私用メール

 あるパソコンメーカーの女子社員が、私用メールが多すぎるとの理由で解雇された。先日の新聞で、このようなニュースが三面を賑わしていた。そして、今週号の経済雑誌では、企業が私用メールを制限し始めたと伝えている。「当初、導入を促すために私用メールにも目をつぶっていたが、ここにきてメール利用も普及してきたことから、企業はメール利用のコストに目を向け始めた。」その記事はそう結論付けている。

 果たしてそうなのだろうか?確かに、私用メールで業務が手につかなかったり、アダルト系WEBサイトに業務中にアクセスする不埒な社員もいるだろう。しかし、私用メールの比率が高い理由をもっと検証すべきなのではないか。私用メールの比率が高いということは業務メールの比率が低いと言う事である。では、何故、業務メールの比率が低いのだろうか。

 企業、特に事務所が地理的に分散されていない会社がメールを導入するメリットは、ウェイティングタイムの削減による効率化である。分りやすく言うと、サラリーマンの仕事の大半を占める、「上司への報告」「上司からの指示」をメールで済ますことでホワイトカラーの生産性は大幅に上がるのである。自分の都合の良い時間に報告をし、指示を受けることが出来るからだ。これが、直接、面と向かって報告をしなければならないとなると、上司が多忙なときは、時間が取れるまで、ずっと待機しなければならない。また、部下が忙しいときでも、上司は部下を呼びつけて指示しようとする。いずれにしろ、こう言うことでサラリーマンの効率性は低下しているのである。

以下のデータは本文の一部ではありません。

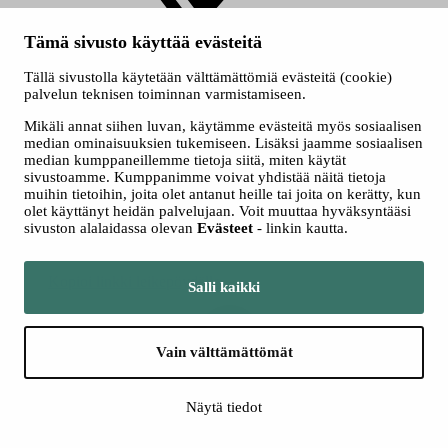
Tämä sivusto käyttää evästeitä
Tällä sivustolla käytetään välttämättömiä evästeitä (cookie)
palvelun teknisen toiminnan varmistamiseen.
Jaa LinkedInissä
Mikäli annat siihen luvan, käytämme evästeitä myös sosiaalisen
median ominaisuuksien tukemiseen. Lisäksi jaamme sosiaalisen
median kumppaneillemme tietoja siitä, miten käytät
sivustoamme. Kumppanimme voivat yhdistää näitä tietoja
muihin tietoihin, joita olet antanut heille tai joita on kerätty, kun
olet käyttänyt heidän palvelujaan. Voit muuttaa hyväksyntääsi
sivuston alalaidassa olevan
Evästeet
- linkin kautta.
Kopioi linkki leikepöydälle
Salli kaikki
Vain välttämättömät
Näytä tiedot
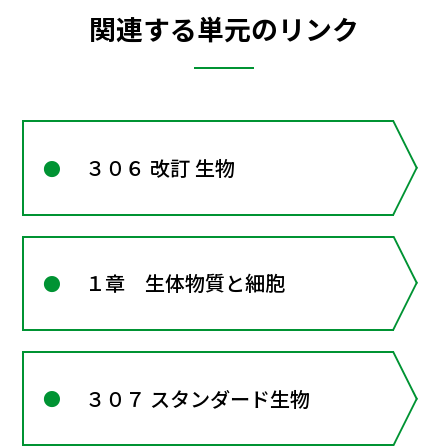
関連する単元のリンク
３０６ 改訂 生物
１章 生体物質と細胞
３０７ スタンダード生物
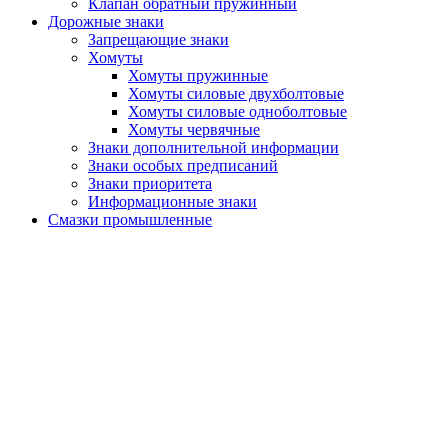
Клапан обратный пружинный
Дорожные знаки
Запрещающие знаки
Хомуты
Хомуты пружинные
Хомуты силовые двухболтовые
Хомуты силовые одноболтовые
Хомуты червячные
Знаки дополнительной информации
Знаки особых предписаний
Знаки приоритета
Информационные знаки
Смазки промышленные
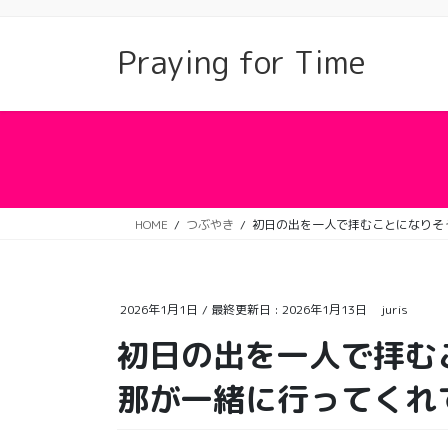
コ
ナ
ン
ビ
Praying for Time
テ
ゲ
ン
ー
ツ
シ
に
ョ
移
ン
動
に
移
動
HOME
つぶやき
初日の出を一人で拝むことになりそ
2026年1月1日
/ 最終更新日 :
2026年1月13日
juris
初日の出を一人で拝む
那が一緒に行ってくれ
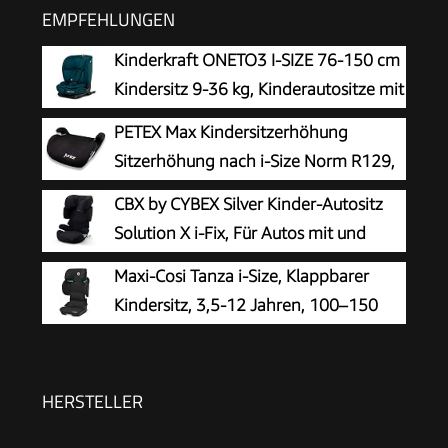
EMPFEHLUNGEN
Kinderkraft ONETO3 I-SIZE 76-150 cm
Kindersitz 9-36 kg, Kinderautositze mit
isofix, Einstellung der Kopfstütze,
PETEX Max Kindersitzerhöhung
spezielle Sicherheitssysteme, 5 punkt gurte,
Sitzerhöhung nach i-Size Norm R129,
Einsatz im set, Blau
Kindersitz/Autositz für Kinder, schwarz,
CBX by CYBEX Silver Kinder-Autositz
1 Stück
Solution X i-Fix, Für Autos mit und
ohne ISOFIX, Ab ca. 3 bis 12 Jahre
Maxi-Cosi Tanza i-Size, Klappbarer
(100 - 150 cm), Ab ca. 15 bis 50 kg, Pure Black
Kindersitz, 3,5-12 Jahren, 100–150
cm, 10 Kopfstützenpositionen,
Tragbarer Reiseautositz, G-CELL
Seitenaufprallschutz, Umweltfreundliche
HERSTELLER
Produktion, Full Black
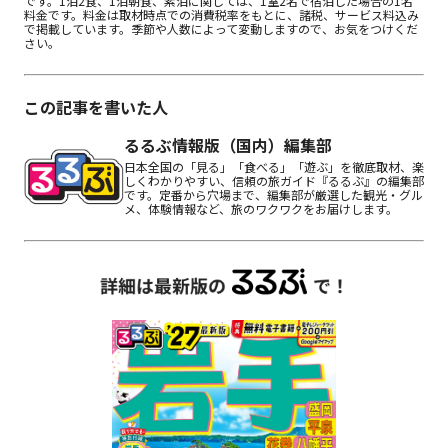
です。1泊2食、1泊朝食、素泊に関しては、1室2名で宿泊した場合の1名
料金です。料金は取材時点での消費税率をもとに、諸税、サービス料込み
で掲載しています。季節や人数によって変動しますので、お気をつけくだ
さい。
この記事を書いた人
るるぶ情報版（国内）編集部
日本全国の「見る」「食べる」「遊ぶ」を徹底取材、楽
しくわかりやすい、信頼の旅ガイド『るるぶ』の編集部
です。定番から穴場まで、編集部が厳選した観光・グル
メ、体験情報など、旅のワクワクをお届けします。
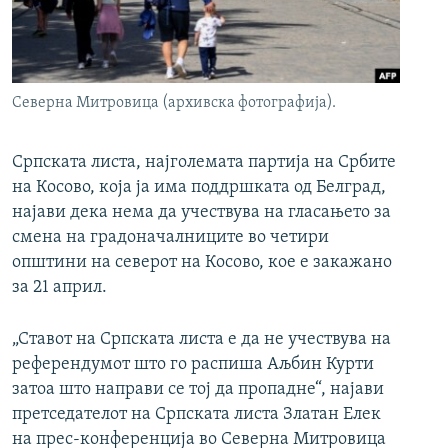
РСЕ веб страници
Северна Митровица (архивска фотографија).
Српската листа, најголемата партија на Србите
на Косово, која ја има поддршката од Белград,
најави дека нема да учествува на гласањето за
смена на градоначалниците во четири
општини на северот на Косово, кое е закажано
за 21 април.
„Ставот на Српската листа е да не учествува на
референдумот што го распиша Аљбин Курти
затоа што направи се тој да пропадне“, најави
претседателот на Српската листа Златан Елек
на прес-конференција во Северна Митровица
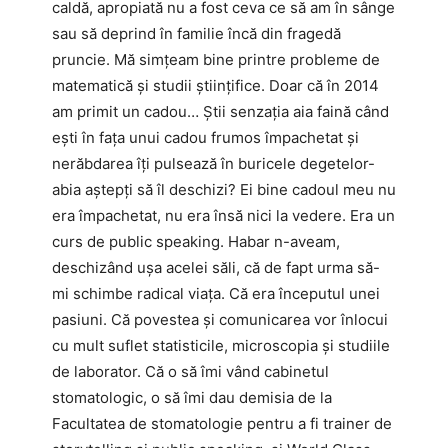
caldă, apropiată nu a fost ceva ce să am în sânge
sau să deprind în familie încă din fragedă
pruncie. Mă simțeam bine printre probleme de
matematică și studii științifice. Doar că în 2014
am primit un cadou… Știi senzația aia faină când
ești în fața unui cadou frumos împachetat și
nerăbdarea îți pulsează în buricele degetelor-
abia aștepți să îl deschizi? Ei bine cadoul meu nu
era împachetat, nu era însă nici la vedere. Era un
curs de public speaking. Habar n-aveam,
deschizând ușa acelei săli, că de fapt urma să-
mi schimbe radical viața. Că era începutul unei
pasiuni. Că povestea și comunicarea vor înlocui
cu mult suflet statisticile, microscopia și studiile
de laborator. Că o să îmi vând cabinetul
stomatologic, o să îmi dau demisia de la
Facultatea de stomatologie pentru a fi trainer de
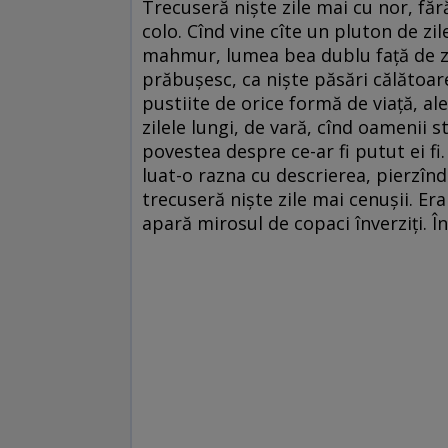
Trecuseră nişte zile mai cu nor, fără
colo. Cînd vine cîte un pluton de zi
mahmur, lumea bea dublu faţă de zil
prăbuşesc, ca nişte păsări călătoar
pustiite de orice formă de viaţă, a
zilele lungi, de vară, cînd oamenii 
povestea despre ce-ar fi putut ei f
luat-o razna cu descrierea, pierzînd
trecuseră nişte zile mai cenuşii. Era
apară mirosul de copaci înverziţi. Î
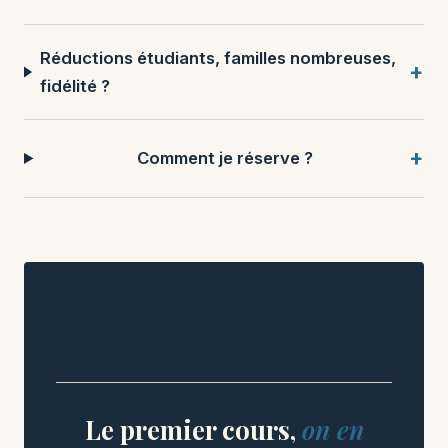
Réductions étudiants, familles nombreuses,
fidélité ?
Comment je réserve ?
Le premier cours,
on en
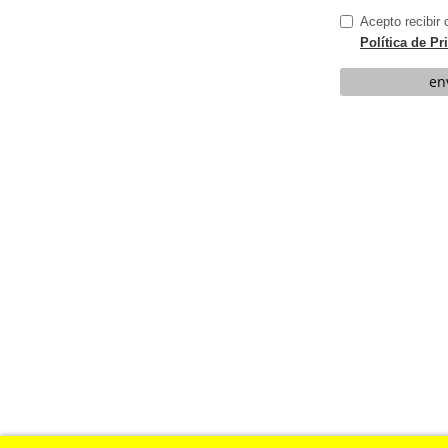
Acepto recibir
Política de Pr
en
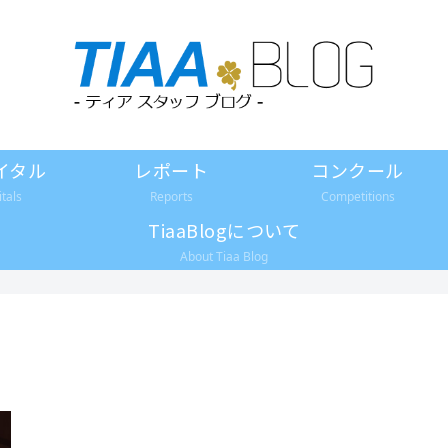
イタル
レポート
コンクール
itals
Reports
Competitions
TiaaBlogについて
About Tiaa Blog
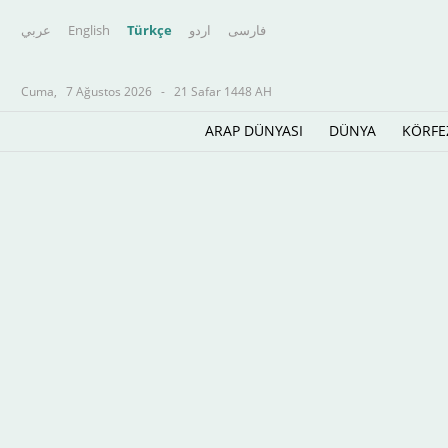
عربي
English
Türkçe
اردو
فارسى
Cuma,
7 Ağustos 2026
-
21 Safar 1448 AH
ARAP DÜNYASI
DÜNYA
KÖRFE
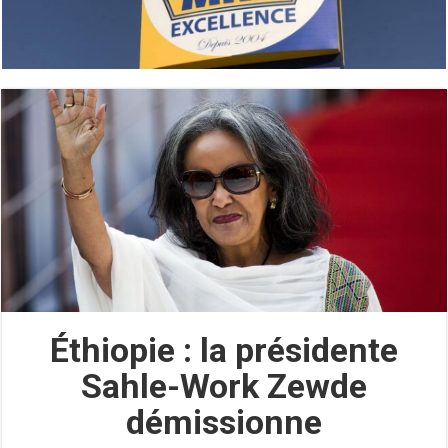
Éthiopie : la présidente
Sahle-Work Zewde
démissionne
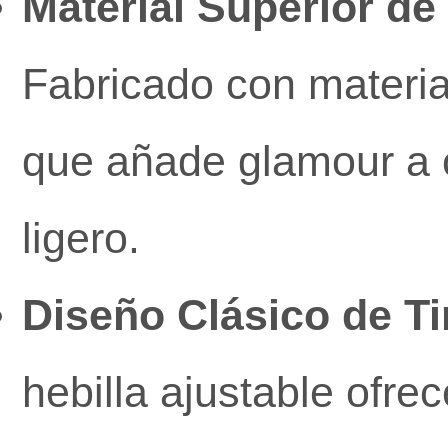
Material Superior de
Fabricado con materia
que añade glamour a c
ligero.
Diseño Clásico de Ti
hebilla ajustable ofre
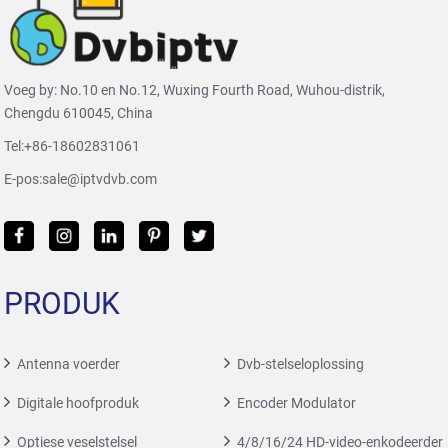
Voeg by: No.10 en No.12, Wuxing Fourth Road, Wuhou-distrik,
Chengdu 610045, China
Tel:
+86-18602831061
E-pos:
sale@iptvdvb.com
PRODUK
Antenna voerder
Dvb-stelseloplossing
Digitale hoofproduk
Encoder Modulator
Optiese veselstelsel
4/8/16/24 HD-video-enkodeerder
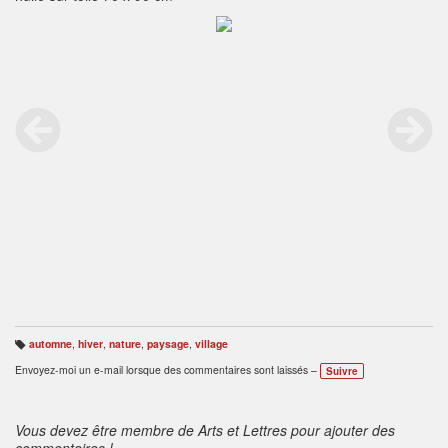
automne
,
hiver
,
nature
,
paysage
,
village
B
ali
Envoyez-moi un e-mail lorsque des commentaires sont laissés –
Suivre
s
e
s
:
Vous devez être membre de Arts et Lettres pour ajouter des
commentaires !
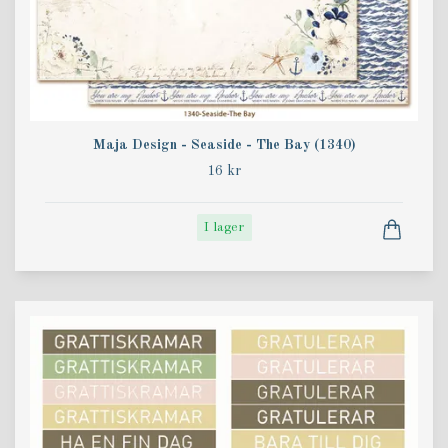
Maja Design - Seaside - The Bay (1340)
16 kr
I lager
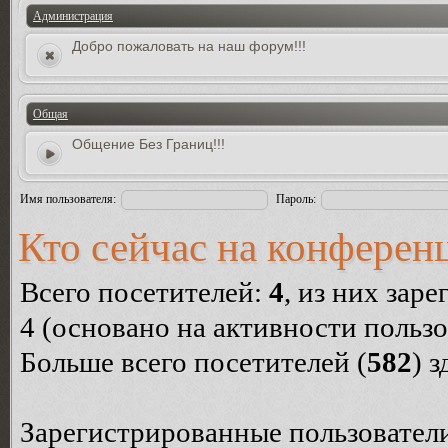
Администрация
Добро пожаловать на наш форум!!!
Общая
Общение Без Границ!!!
Имя пользователя:
Пароль:
Кто сейчас на конферен
Всего посетителей:
4
, из них зар
4 (основано на активности пользо
Больше всего посетителей (
582
) 
Зарегистрированные пользователи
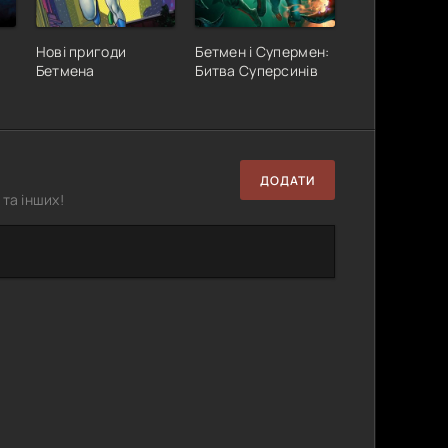
Нові пригоди
Бетмен і Супермен:
Бетмена
Битва Суперсинів
ДОДАТИ
та інших!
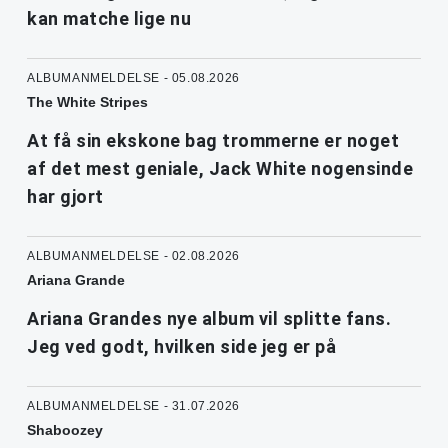
kan matche lige nu
ALBUMANMELDELSE - 05.08.2026
The White Stripes
At få sin ekskone bag trommerne er noget
af det mest geniale, Jack White nogensinde
har gjort
ALBUMANMELDELSE - 02.08.2026
Ariana Grande
Ariana Grandes nye album vil splitte fans.
Jeg ved godt, hvilken side jeg er på
ALBUMANMELDELSE - 31.07.2026
Shaboozey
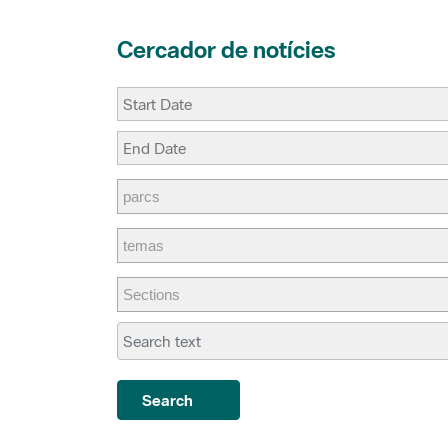
Cercador de notícies
Search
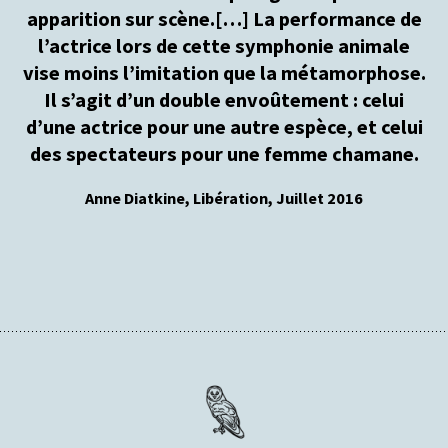
apparition sur scène.[…] La performance de
l’actrice lors de cette symphonie animale
vise moins l’imitation que la métamorphose.
Il s’agit d’un double envoûtement : celui
d’une actrice pour une autre espèce, et celui
des spectateurs pour une femme chamane.
Anne Diatkine, Libération, Juillet 2016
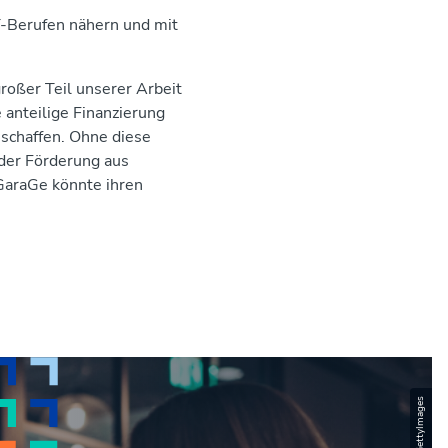
NT-Berufen nähern und mit
roßer Teil unserer Arbeit
 anteilige Finanzierung
 schaffen. Ohne diese
der Förderung aus
-GaraGe könnte ihren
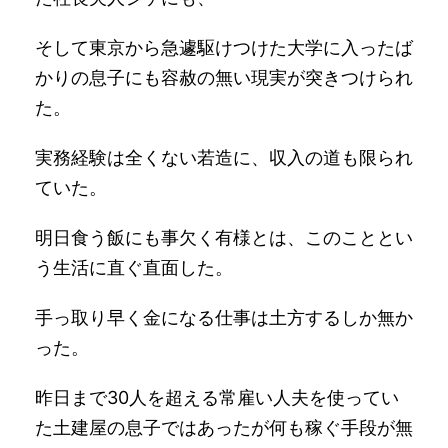
そして東京から急遽駆けつけた大学に入ったば
かりの息子にも容赦の無い現実が突きつけられ
た。
実務経験は全くない若造に、収入の道も限られ
ていた。
明日食う飯にも事欠く有様とは、このこととい
う生活に直ぐ直面した。
手っ取り早く金になる仕事は土方するしか無か
った。
昨日まで30人を超える常雇い人夫を使ってい
た土建屋の息子ではあったが何も稼ぐ手段が無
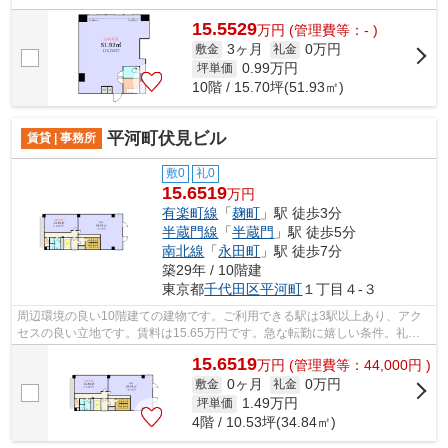
15.5529
万
円
(管理費等：- )
3ヶ月
0万円
敷金
礼金
0.99
万円
坪単価
10階 / 15.70坪(51.93㎡)
平河町伏見ビル
賃貸 | 事務所
敷0
礼0
15.6519
万円
有楽町線
「
麹町
」駅 徒歩3分
半蔵門線
「
半蔵門
」駅 徒歩5分
南北線
「
永田町
」駅 徒歩7分
築29年 / 10階建
東京都
千代田区
平河町
１丁目４-３
周辺環境の良い10階建ての建物です。ご利用できる駅は3駅以上あり、アク
セスの良い立地です。賃料は15.65万円です。急な転勤に嬉しい条件。礼金
不要なので、すぐに入居したい方はこち...
15.6519
万
円
(管理費等：44,000円 )
0ヶ月
0万円
敷金
礼金
1.49
万円
坪単価
4階 / 10.53坪(34.84㎡)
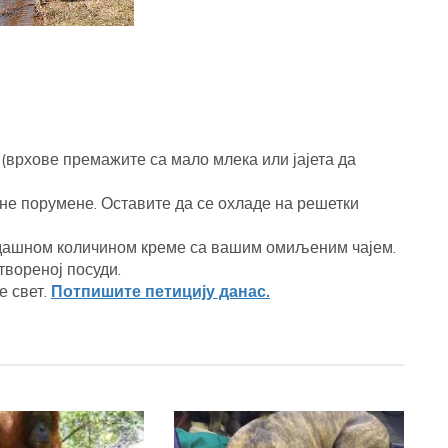
 (врхове премажите са мало млека или јајета да
не порумене. Оставите да се охладе на решетки
издашном количином креме са вашим омиљеним чајем.
твореној посуди.
е свет.
Потпишите петицију данас.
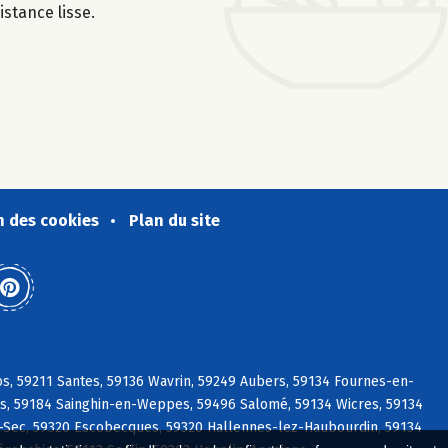
istance lisse.
n des cookies
Plan du site
s, 59211 Santes, 59136 Wavrin, 59249 Aubers, 59134 Fournes-en-
ies, 59184 Sainghin-en-Weppes, 59496 Salomé, 59134 Wicres, 59134
Sec, 59320 Escobecques, 59320 Hallennes-lez-Haubourdin, 59134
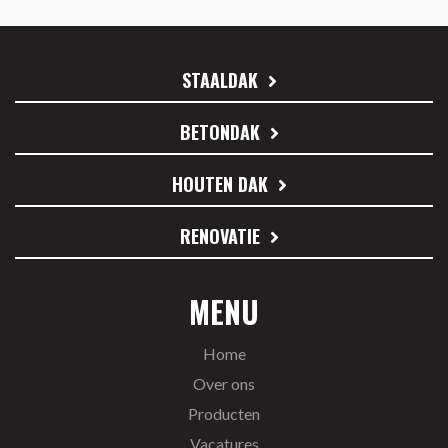
STAALDAK
BETONDAK
HOUTEN DAK
RENOVATIE
MENU
Home
Over ons
Producten
Vacatures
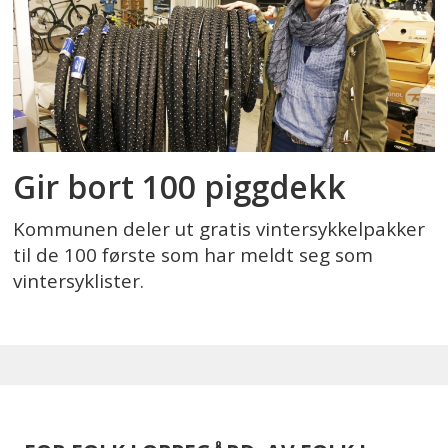
Gir bort 100 piggdekk
Kommunen deler ut gratis vintersykkelpakker
til de 100 første som har meldt seg som
vintersyklister.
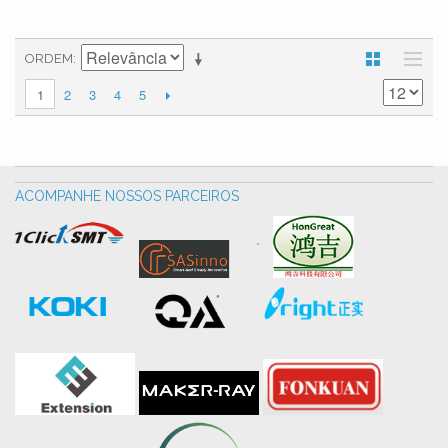
ORDEM
2
3
4
5
1
ACOMPANHE NOSSOS PARCEIROS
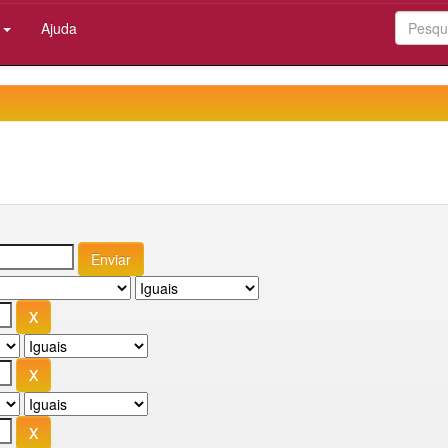
:
Ajuda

 つまり企業の役員や管理職がメールを使いこなせないことには、メール導入の意味はないのである。私用メールの制限を考えている会社は、私用メールの多さに頭を悩ませる前に、管理職や役員が本当にメールを使いこなしているかどうかをチェックすべきだろう。同じ建物内にいる管理職や役員にメールで連絡することが常識になれば、企業の効率性は格段に改善するのである。